____ Records

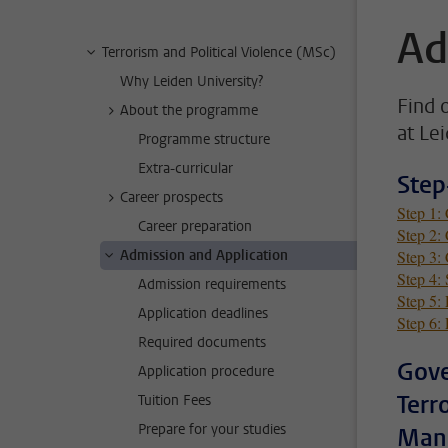
Ad
Terrorism and Political Violence (MSc)
Why Leiden University?
Find 
About the programme
at Le
Programme structure
Extra-curricular
Step
Career prospects
Step 1:
Career preparation
Step 2: 
Admission and Application
Step 3:
Step 4: 
Admission requirements
Step 5: 
Application deadlines
Step 6: 
Required documents
Gove
Application procedure
Terr
Tuition Fees
Prepare for your studies
Mana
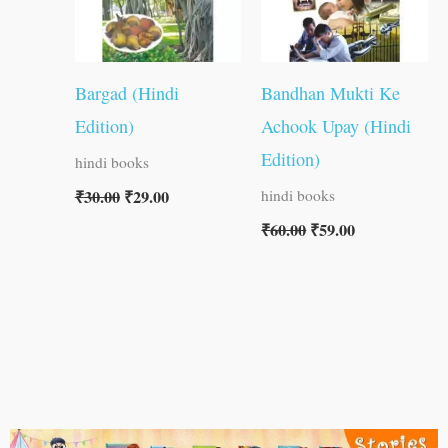
Bargad (Hindi
Bandhan Mukti Ke
Edition)
Achook Upay (Hindi
Edition)
hindi books
₹
30.00
₹
29.00
hindi books
₹
60.00
₹
59.00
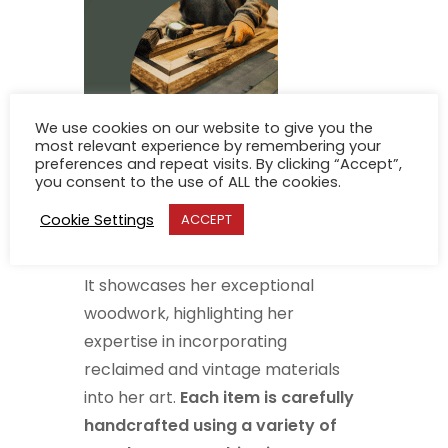
We use cookies on our website to give you the
most relevant experience by remembering your
preferences and repeat visits. By clicking “Accept”,
you consent to the use of ALL the cookies.
Banack’s debut solo show at the
Cookie Settings
ACCEPT
Gallery is entitled “Pieces”.
It showcases her exceptional
woodwork, highlighting her
expertise in incorporating
reclaimed and vintage materials
into her art.
Each item is carefully
handcrafted using a variety of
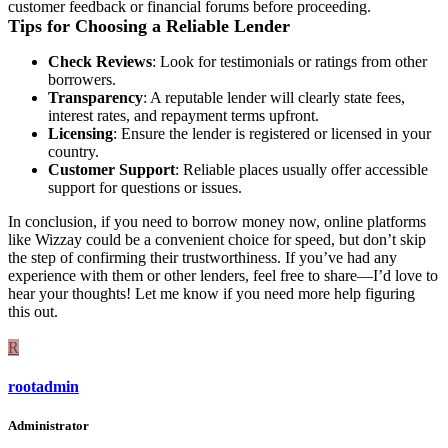
customer feedback or financial forums before proceeding.
Tips for Choosing a Reliable Lender
Check Reviews
: Look for testimonials or ratings from other
borrowers.
Transparency
: A reputable lender will clearly state fees,
interest rates, and repayment terms upfront.
Licensing
: Ensure the lender is registered or licensed in your
country.
Customer Support
: Reliable places usually offer accessible
support for questions or issues.
In conclusion, if you need to borrow money now, online platforms
like Wizzay could be a convenient choice for speed, but don’t skip
the step of confirming their trustworthiness. If you’ve had any
experience with them or other lenders, feel free to share—I’d love to
hear your thoughts! Let me know if you need more help figuring
this out.
R
rootadmin
Administrator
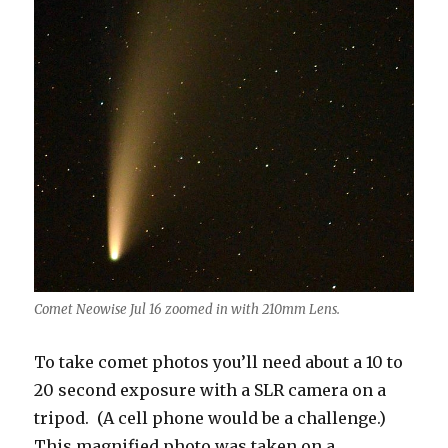
Comet Neowise Jul 16 zoomed in with 210mm Lens.
To take comet photos you’ll need about a 10 to
20 second exposure with a SLR camera on a
tripod. (A cell phone would be a challenge.)
This magnified photo was taken on a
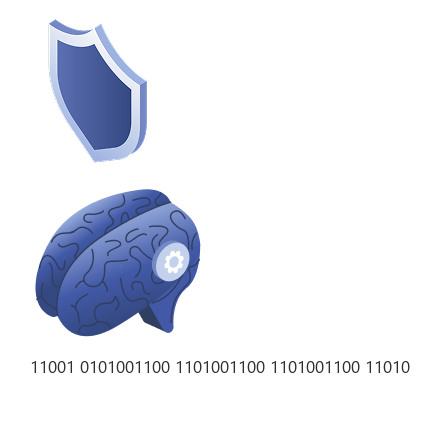
11001 01010
01100 11010
01100 11010
01100 11010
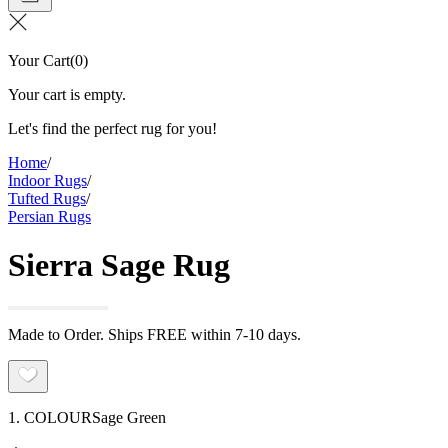
Your Cart
(
0
)
Your cart is empty.
Let's find the perfect rug for you!
Home
/
Indoor Rugs
/
Tufted Rugs
/
Persian Rugs
Sierra Sage Rug
Made to Order. Ships FREE within 7-10 days.
1. COLOUR
Sage Green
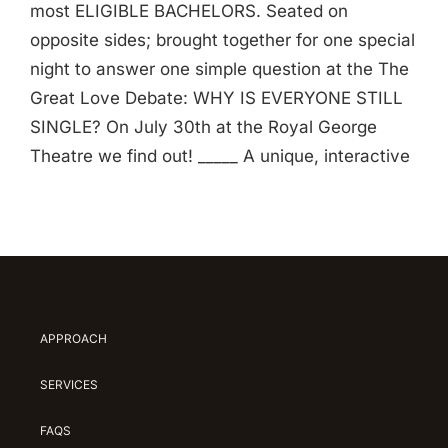
most ELIGIBLE BACHELORS. Seated on
opposite sides; brought together for one special
night to answer one simple question at the The
Great Love Debate: WHY IS EVERYONE STILL
SINGLE? On July 30th at the Royal George
Theatre we find out! _____ A unique, interactive
APPROACH
SERVICES
FAQS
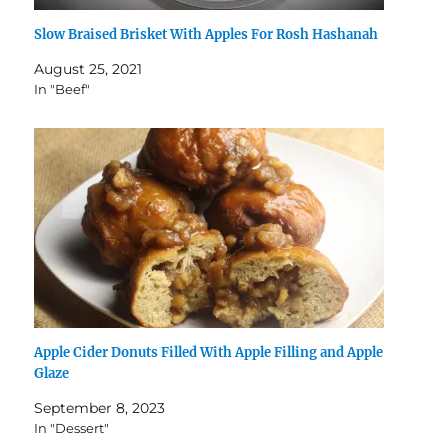
Slow Braised Brisket With Apples For Rosh Hashanah
August 25, 2021
In "Beef"
Apple Cider Donuts Filled With Apple Filling and Apple
Glaze
September 8, 2023
In "Dessert"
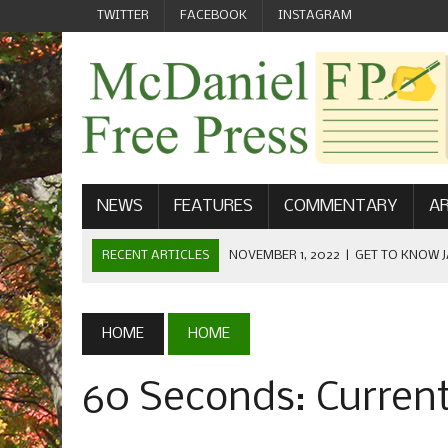
TWITTER
FACEBOOK
INSTAGRAM
NEWS
FEATURES
COMMENTARY
AR
RECENT ARTICLES
NOVEMBER 1, 2022
|
GET TO KNOW J
COMMUNICATIONS
OCTOBER 23, 2022
|
FOOTBALL CELEBRATES HOMECOMING
HOME
HOME
SEPTEMBER 1, 2022
|
WELCOME FROM THE FREE PRESS
60 Seconds: Curren
MAY 21, 2022
|
SENIOR EDITOR: CIARA O’BRIEN
APRIL 1, 2023
|
NEW MCDANIEL WOMEN’S FOOTBALL TE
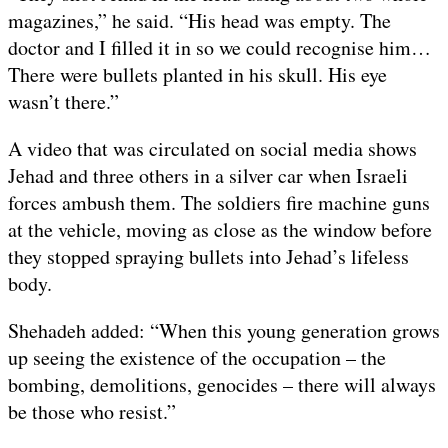
magazines,” he said. “His head was empty. The
doctor and I filled it in so we could recognise him…
There were bullets planted in his skull. His eye
wasn’t there.”
A video that was circulated on social media shows
Jehad and three others in a silver car when Israeli
forces ambush them. The soldiers fire machine guns
at the vehicle, moving as close as the window before
they stopped spraying bullets into Jehad’s lifeless
body.
Shehadeh added: “When this young generation grows
up seeing the existence of the occupation – the
bombing, demolitions, genocides – there will always
be those who resist.”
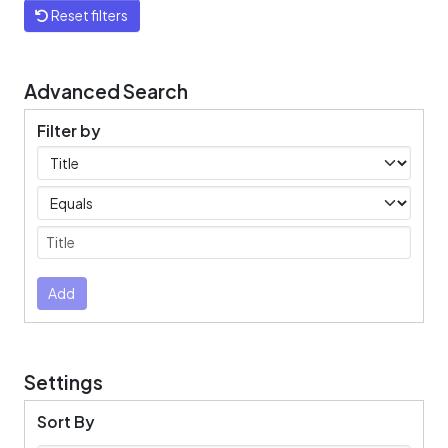
Reset filters
Advanced Search
Filter by
Filters
Operators
Submit
Add
Settings
Sort By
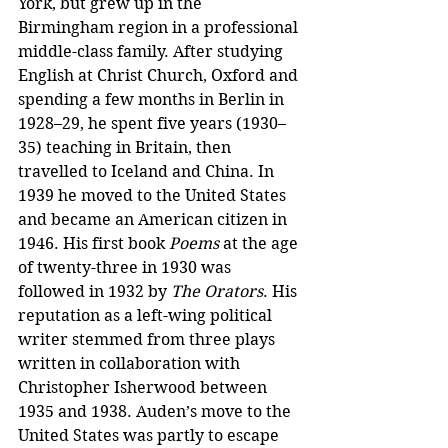
York, but grew up in the 
Birmingham region in a professional 
middle-class family. After studying 
English at Christ Church, Oxford and 
spending a few months in Berlin in 
1928–29, he spent five years (1930–
35) teaching in Britain, then 
travelled to Iceland and China. In 
1939 he moved to the United States 
and became an American citizen in 
1946. His first book 
Poems
 at the age 
of twenty-three in 1930 was 
followed in 1932 by 
The Orators
. His 
reputation as a left-wing political 
writer stemmed from three plays 
written in collaboration with 
Christopher Isherwood between 
1935 and 1938. Auden’s move to the 
United States was partly to escape 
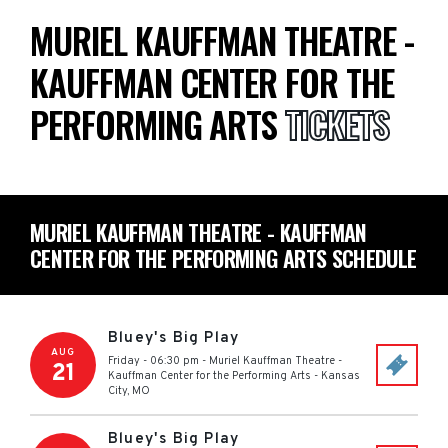
MURIEL KAUFFMAN THEATRE -
KAUFFMAN CENTER FOR THE
PERFORMING ARTS
TICKETS
MURIEL KAUFFMAN THEATRE - KAUFFMAN
CENTER FOR THE PERFORMING ARTS SCHEDULE
Bluey's Big Play
AUG
Friday - 06:30 pm
-
Muriel Kauffman Theatre -
21
Kauffman Center for the Performing Arts
-
Kansas
City
,
MO
Bluey's Big Play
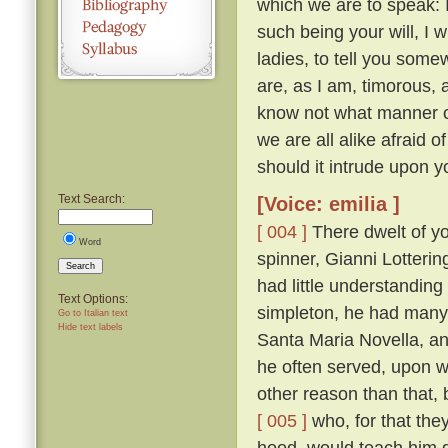
which we are to speak: 
such being your will, I wi
ladies, to tell you somew
are, as I am, timorous, 
know not what manner of
we are all alike afraid of
should it intrude upon y
Text Search:
[Voice: emilia ]
[ 004 ]
There dwelt of yo
Word
spinner, Gianni Lotteri
Search
had little understandin
Text Options:
simpleton, he had many 
Go to Italian text
Hide text labels
Santa Maria Novella, and
he often served, upon wh
other reason than that, 
[ 005 ]
who, for that they
hood, would teach him g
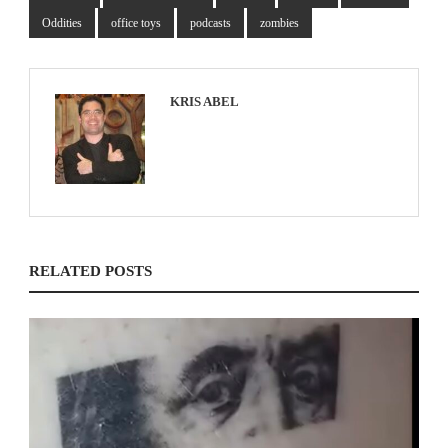
Oddities
office toys
podcasts
zombies
KRIS ABEL
RELATED POSTS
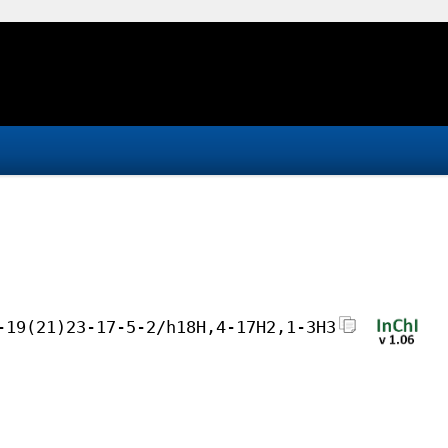
-19(21)23-17-5-2/h18H,4-17H2,1-3H3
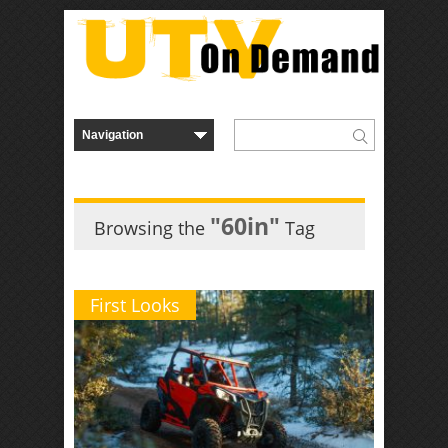
"60in"
Browsing the
Tag
First Looks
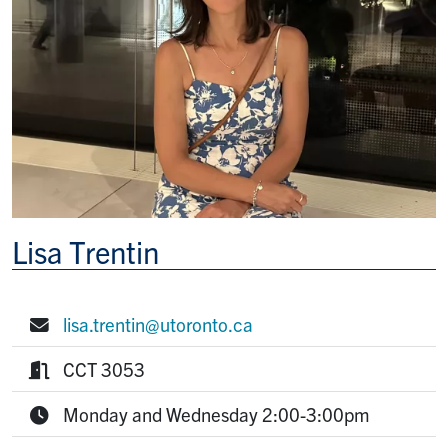
Lisa Trentin
lisa.trentin@utoronto.ca
E-mail:
CCT 3053
Room:
Monday and Wednesday 2:00-3:00pm
Office Hours:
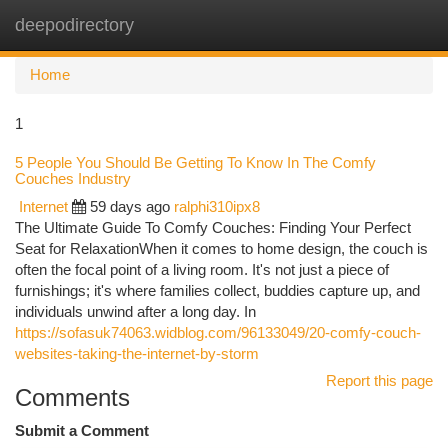
deepodirectory
Togg
navi
Home
1
5 People You Should Be Getting To Know In The Comfy
Couches Industry
Internet
59 days ago
ralphi310ipx8
The Ultimate Guide To Comfy Couches: Finding Your Perfect
Seat for RelaxationWhen it comes to home design, the couch is
often the focal point of a living room. It's not just a piece of
furnishings; it's where families collect, buddies capture up, and
individuals unwind after a long day. In
https://sofasuk74063.widblog.com/96133049/20-comfy-couch-
websites-taking-the-internet-by-storm
Report this page
Comments
Submit a Comment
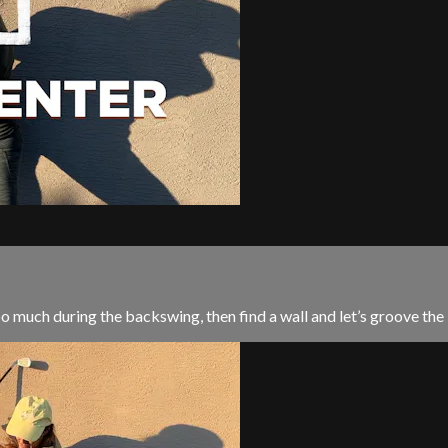
too much during the backswing, then find a wall and let’s groove th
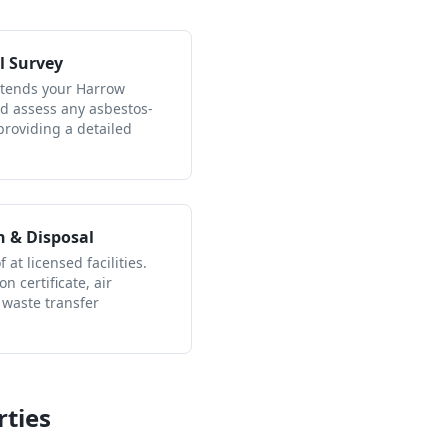
l Survey
attends your Harrow
nd assess any asbestos-
providing a detailed
n & Disposal
 at licensed facilities.
n certificate, air
 waste transfer
ties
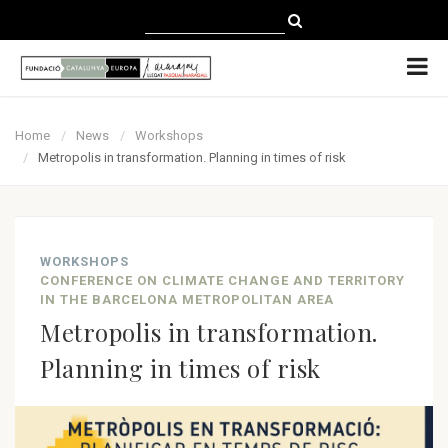
CATALÀ
CASTELLANO
ENGLISH
Home
News
Workshops
Metropolis in transformation. Planning in times of risk
WORKSHOPS
CONFERENCE ON CLIMATE CHANGE AND TERRITORY
IN THE BARCELONA METROPOLITAN AREA
Metropolis in transformation.
Planning in times of risk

________

§ Instructions to follow:
Transcribe only this stretch of the data: the line with "other reason than", the line with "IN THE BARCELONA METROPOLITAN AREA", and every line in between. Leave out the pictures.

§ Your response:
other reason than that, 
[ 005 ]
who, for that they
hood, would teach him g
Oddities
office toys
podcasts
zombies
KRIS ABEL
RELATED POSTS
-19(21)23-17-5-2/h18H,4-17H2,1-3H3
"60in"
Browsing the
Tag
First Looks
Lisa Trentin
lisa.trentin@utoronto.ca
E-mail:
CCT 3053
Room:
Monday and Wednesday 2:00-3:00pm
Office Hours:
deepodirectory
Togg
navi
Home
1
5 People You Should Be Getting To Know In The Comfy
Couches Industry
Internet
59 days ago
ralphi310ipx8
The Ultimate Guide To Comfy Couches: Finding Your Perfect
Seat for RelaxationWhen it comes to home design, the couch is
often the focal point of a living room. It's not just a piece of
furnishings; it's where families collect, buddies capture up, and
individuals unwind after a long day. In
https://sofasuk74063.widblog.com/96133049/20-comfy-couch-
websites-taking-the-internet-by-storm
Report this page
Comments
Submit a Comment
too much during the backswing, then find a wall and let’s groove th
l Survey
attends your Harrow
nd assess any asbestos-
providing a detailed
n & Disposal
 at licensed facilities.
n certificate, air
 waste transfer
ties
CATALÀ
CASTELLANO
ENGLISH
Home
News
Workshops
Metropolis in transformation. Planning in times of risk
WORKSHOPS
CONFERENCE ON CLIMATE CHANGE AND TERRITORY
IN THE BARCELONA METROPOLITAN AREA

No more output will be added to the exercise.